Tech Briefs: What got you interested in this project?

Professor Robby Bowles: We do a lot of phenotype control over cells that in turn produce certain types of tissues. We needed to be able to controllably place these cells into the tissues so we could produce complicated gradients. We recently ran into people at Carterra, Inc. (Salt Lake City) who had developed microfluidic printing cell arrays and thought this might be an interesting way to print and control the cells we make in my lab and to produce new tissues.

Tech Briefs: How do you create differentiated cells?

Bowles: We use CRISPR epigenome editing that essentially allows us to modify the epigenome. We make targeted chemical changes to the genes within the cells, changing how they're expressed and controlling what they become.

Tech Briefs: How do you get from these cells to tendons, ligaments, and discs?

Bowles: All tissues and organs are made up of cells that control the different molecules and composition of the tissues, where they are put, and when they are put in. It's a simple feat of engineering once we have the ability to control what that cell puts out with this epigenome editing. We simply need to control where the cells are placed within a tissue and they will create the tissue we're targeting.

Tech Briefs: What are your next steps in the project?

Bowles: We are now working to take the engineered cells, print them, and show we can produce tissues that have bone interfacing with soft tissues, producing tendons and ligaments. Then, implant them in vivo to test out their ability to replace these tissues in organs.

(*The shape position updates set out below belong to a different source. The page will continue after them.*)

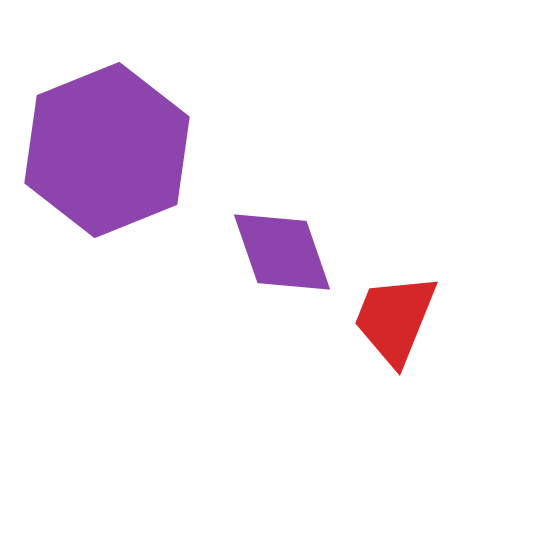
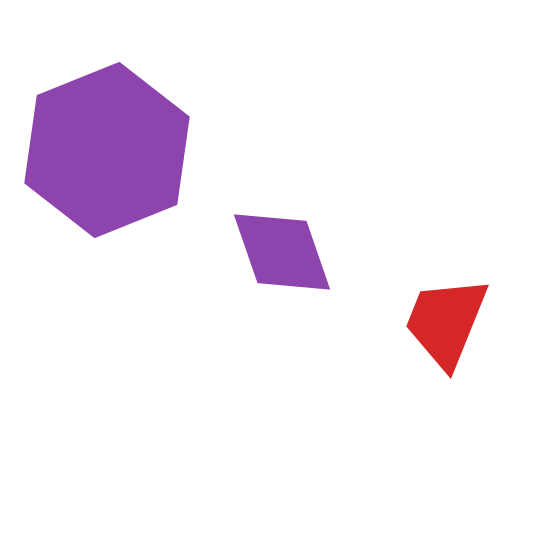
red trapezoid: moved 51 px right, 3 px down
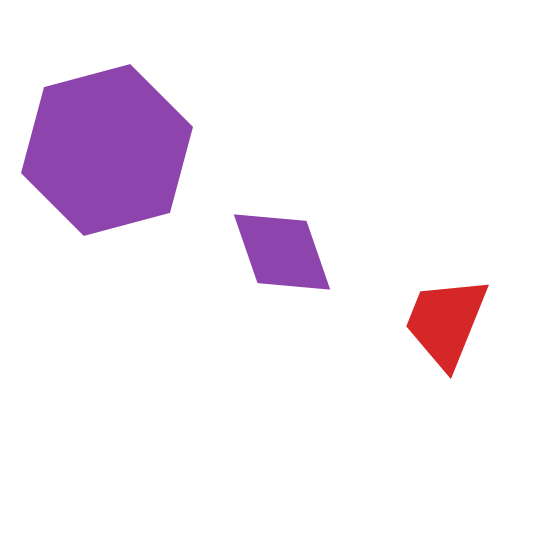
purple hexagon: rotated 7 degrees clockwise
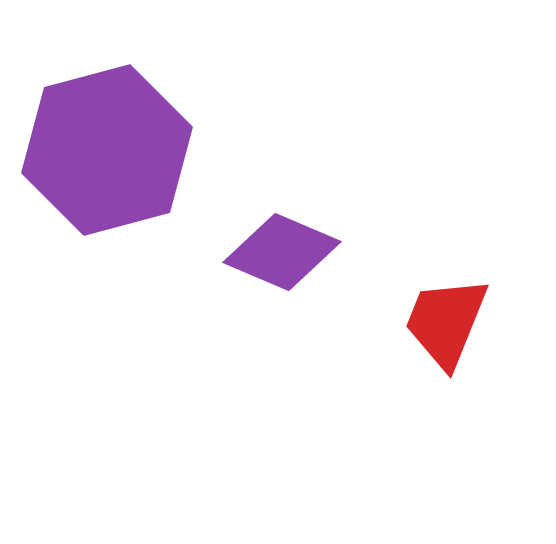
purple diamond: rotated 48 degrees counterclockwise
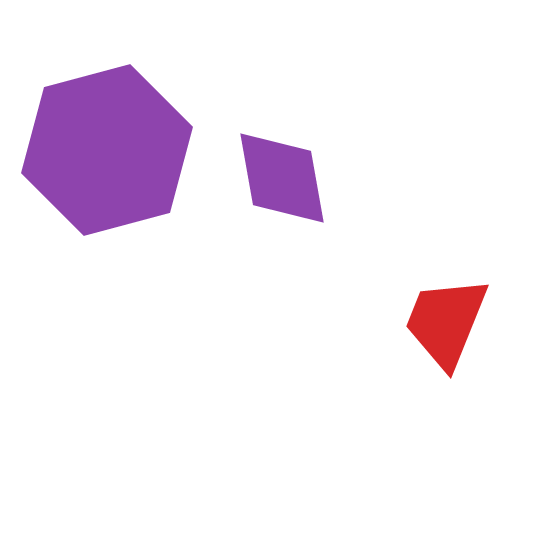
purple diamond: moved 74 px up; rotated 57 degrees clockwise
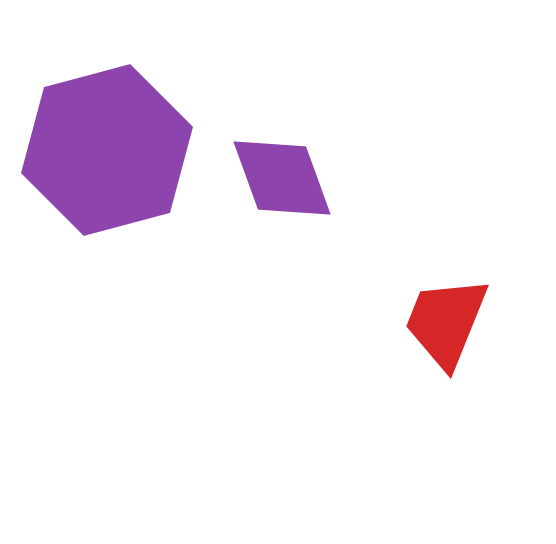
purple diamond: rotated 10 degrees counterclockwise
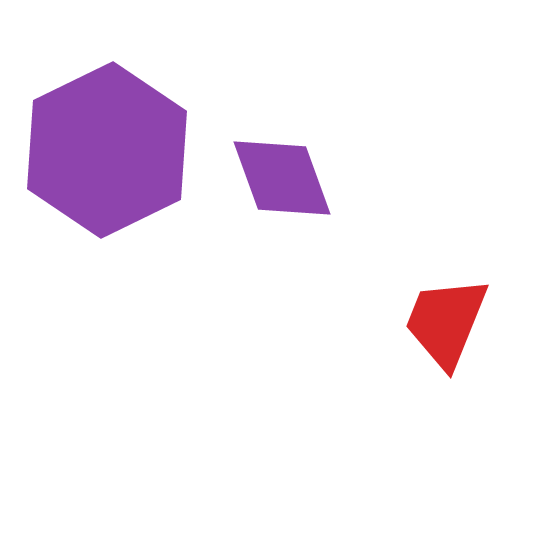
purple hexagon: rotated 11 degrees counterclockwise
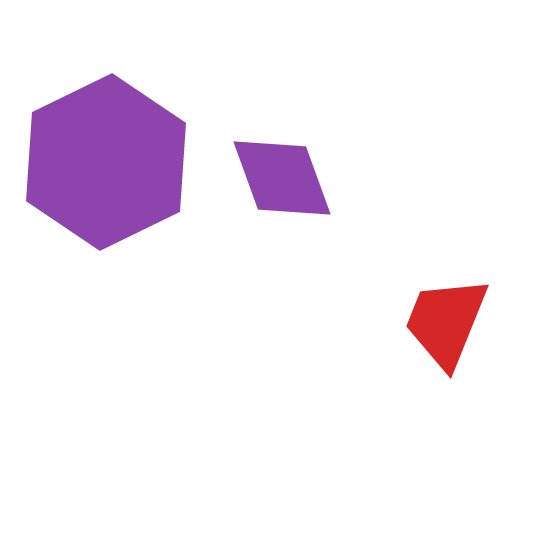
purple hexagon: moved 1 px left, 12 px down
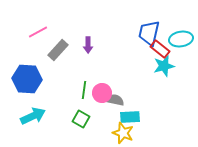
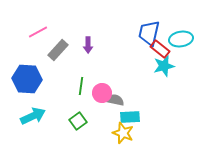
green line: moved 3 px left, 4 px up
green square: moved 3 px left, 2 px down; rotated 24 degrees clockwise
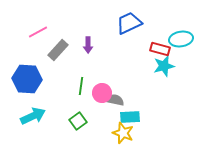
blue trapezoid: moved 20 px left, 10 px up; rotated 52 degrees clockwise
red rectangle: rotated 24 degrees counterclockwise
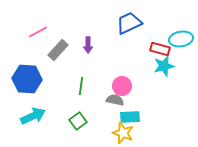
pink circle: moved 20 px right, 7 px up
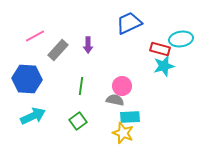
pink line: moved 3 px left, 4 px down
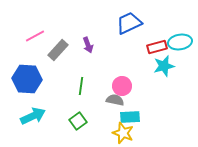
cyan ellipse: moved 1 px left, 3 px down
purple arrow: rotated 21 degrees counterclockwise
red rectangle: moved 3 px left, 2 px up; rotated 30 degrees counterclockwise
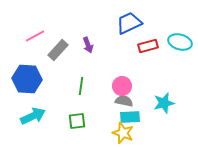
cyan ellipse: rotated 25 degrees clockwise
red rectangle: moved 9 px left, 1 px up
cyan star: moved 37 px down
gray semicircle: moved 9 px right, 1 px down
green square: moved 1 px left; rotated 30 degrees clockwise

Tech Briefs: How do you engineer cells that produce soft tissue like ligaments and tendons and then have it morph into bones?

Bowles: That's one of the big challenges for muscular-skeletal tissue engineering: reproducing the interface between bone and soft tissues. From an engineering standpoint, it's a very complicated idea to go from a very soft tissue to a hard tissue. We have genetic modifications that drive the stem cells to produce bone, and then genetic modifications that drive these tissues to produce soft tissues. Then we create the boundary we need to get the bone going into soft tissue.

Tech Briefs: How might this process be used in actual practice?

Bowles: The Holy Grail — the place you want to get to in tissue engineering — is to be able to use “off-the-shelf” cells that are engineered so they don't cause an immune response. These cells would not have to be harvested from the patient. We would print them into tissues that we would grow in a tissue culture hood and implant into the patient.